Patty is my sister,
six years younger.
She is a natural caregiver,
wonderfully so.
She was so during our mother’s long illness.
She is so now with our failing father.
Unlike the three brothers
who live a manageable drive away,
Patty’s drive is 1219 miles to the homeplace.
This is what I have heard her say:
“I regret missing out on the day-to-day details.”
“I feel guilty I am not there to help more.”
“I feel unworthy to make decisions about Dad’s care
because I am not the one who must implement those decisions.”

Undoubtedly, long distance caregiving has a unique character.

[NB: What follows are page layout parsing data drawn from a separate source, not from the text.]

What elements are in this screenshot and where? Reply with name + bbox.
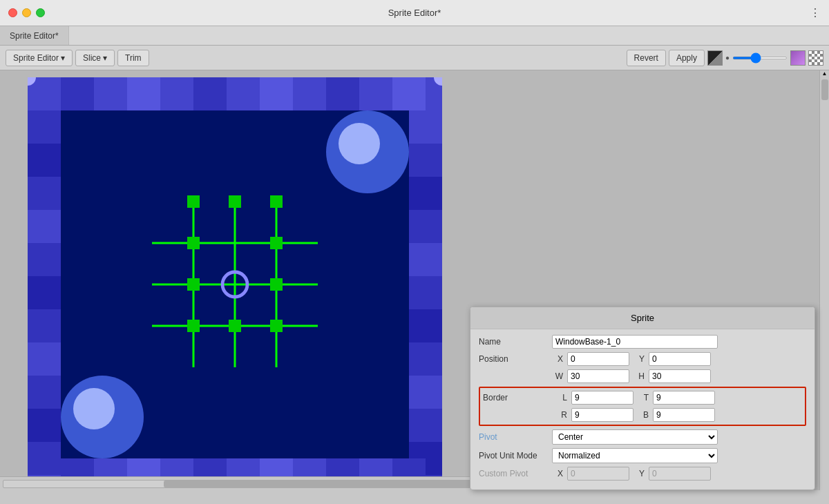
border-b-input[interactable]	[653, 408, 715, 422]
r-label: R	[556, 410, 567, 420]
slice-dropdown[interactable]: Slice ▾	[75, 50, 115, 66]
minimize-button[interactable]	[22, 8, 31, 17]
svg-rect-67	[187, 320, 200, 332]
svg-rect-23	[326, 77, 359, 110]
pivot-row: Pivot Center Top Left Top Bottom Custom	[479, 429, 806, 445]
t-label: T	[638, 393, 649, 403]
border-row-lt: Border L T	[483, 391, 802, 405]
svg-rect-7	[28, 243, 61, 276]
svg-rect-9	[28, 309, 61, 342]
svg-rect-61	[229, 195, 241, 208]
w-label: W	[552, 371, 563, 381]
pivot-unit-mode-row: Pivot Unit Mode Normalized Pixels	[479, 448, 806, 463]
x-label: X	[552, 354, 563, 364]
svg-rect-29	[409, 177, 442, 210]
svg-rect-16	[94, 77, 127, 110]
name-label: Name	[479, 337, 548, 347]
svg-rect-20	[227, 77, 260, 110]
svg-rect-10	[28, 342, 61, 376]
color-picker[interactable]	[707, 50, 723, 66]
svg-rect-35	[409, 376, 442, 409]
svg-rect-3	[28, 110, 61, 144]
border-l-input[interactable]	[571, 391, 633, 405]
svg-rect-28	[409, 144, 442, 177]
position-row-wh: W H	[479, 369, 806, 383]
border-row-rb: R B	[483, 408, 802, 422]
custom-pivot-x-input[interactable]	[567, 467, 629, 481]
svg-rect-31	[409, 243, 442, 276]
trim-button[interactable]: Trim	[117, 50, 149, 66]
border-r-input[interactable]	[571, 408, 633, 422]
svg-rect-13	[28, 442, 61, 475]
scroll-up-arrow[interactable]: ▲	[822, 70, 828, 77]
svg-rect-5	[28, 177, 61, 210]
custom-pivot-label: Custom Pivot	[479, 469, 548, 478]
traffic-lights	[8, 8, 45, 17]
name-row: Name	[479, 335, 806, 349]
custom-pivot-x-label: X	[552, 469, 563, 478]
custom-pivot-row: Custom Pivot X Y	[479, 467, 806, 481]
svg-rect-68	[229, 320, 241, 332]
custom-pivot-y-input[interactable]	[649, 467, 711, 481]
svg-rect-15	[61, 77, 94, 110]
sprite-editor-dropdown[interactable]: Sprite Editor ▾	[6, 50, 73, 66]
border-t-input[interactable]	[653, 391, 715, 405]
position-x-input[interactable]	[567, 352, 629, 366]
more-icon[interactable]: ⋮	[810, 6, 821, 19]
svg-rect-62	[270, 195, 283, 208]
svg-rect-33	[409, 309, 442, 342]
svg-rect-17	[127, 77, 160, 110]
svg-rect-66	[270, 278, 283, 291]
y-label: Y	[633, 354, 645, 364]
svg-rect-60	[187, 195, 200, 208]
svg-rect-19	[193, 77, 227, 110]
svg-rect-25	[392, 77, 426, 110]
zoom-slider-container: ●	[725, 50, 806, 66]
svg-rect-4	[28, 144, 61, 177]
position-row-xy: Position X Y	[479, 352, 806, 366]
title-bar: Sprite Editor* ⋮	[0, 0, 829, 26]
color-preview[interactable]	[790, 50, 806, 66]
svg-rect-18	[160, 77, 193, 110]
sprite-image	[28, 77, 442, 490]
toolbar: Sprite Editor ▾ Slice ▾ Trim Revert Appl…	[0, 46, 829, 70]
checkerboard-toggle[interactable]	[808, 50, 823, 66]
pivot-unit-label: Pivot Unit Mode	[479, 451, 548, 461]
vertical-scrollbar[interactable]: ▲	[819, 70, 829, 490]
svg-rect-6	[28, 210, 61, 243]
custom-pivot-y-label: Y	[633, 469, 645, 478]
maximize-button[interactable]	[36, 8, 45, 17]
scroll-thumb[interactable]	[821, 79, 828, 100]
zoom-slider[interactable]	[732, 57, 788, 59]
svg-rect-24	[359, 77, 392, 110]
svg-rect-65	[187, 278, 200, 291]
svg-rect-12	[28, 409, 61, 442]
close-button[interactable]	[8, 8, 17, 17]
apply-button[interactable]: Apply	[669, 50, 705, 66]
svg-point-51	[339, 123, 380, 164]
tab-sprite-editor-active[interactable]: Sprite Editor*	[0, 26, 69, 45]
svg-rect-22	[293, 77, 326, 110]
sprite-properties-panel: Sprite Name Position X Y W H Border	[470, 307, 815, 490]
width-input[interactable]	[567, 369, 629, 383]
svg-rect-64	[270, 237, 283, 249]
slider-dot-icon: ●	[725, 54, 730, 61]
svg-rect-69	[270, 320, 283, 332]
height-input[interactable]	[649, 369, 711, 383]
svg-rect-63	[187, 237, 200, 249]
tab-strip: Sprite Editor*	[0, 26, 829, 46]
pivot-select[interactable]: Center Top Left Top Bottom Custom	[552, 429, 718, 445]
svg-rect-11	[28, 376, 61, 409]
position-y-input[interactable]	[649, 352, 711, 366]
h-label: H	[633, 371, 645, 381]
svg-rect-27	[409, 110, 442, 144]
window-title: Sprite Editor*	[388, 8, 441, 18]
name-input[interactable]	[552, 335, 718, 349]
svg-rect-8	[28, 276, 61, 309]
svg-rect-32	[409, 276, 442, 309]
position-label: Position	[479, 354, 548, 364]
revert-button[interactable]: Revert	[627, 50, 666, 66]
svg-rect-21	[260, 77, 293, 110]
l-label: L	[556, 393, 567, 403]
pivot-unit-select[interactable]: Normalized Pixels	[552, 448, 718, 463]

Everyday particulars go missing.
Eyes cannot easily verify.
Fingers cannot soothingly touch.
Arms and hands cannot lift and pour and wash and comb.
And yet…
And yet, vocal and written communication can still be clear and close
and quite engaging.
Many caregiving responsibilities can still be handled,
even from a distance,
and if not personally managed, then at least lovingly overseen.
The distance itself can foster creative ways of being together
that someone who is right next door might never consider.
And when there are opportunities to be together physically,
these times can have a special quality that’s remembered long after.
Then the miles between have nothing to do
with whether or not the bond remains strong,
whether or not the relationship grows and deepens,
whether or not the love keeps flowing back and forth.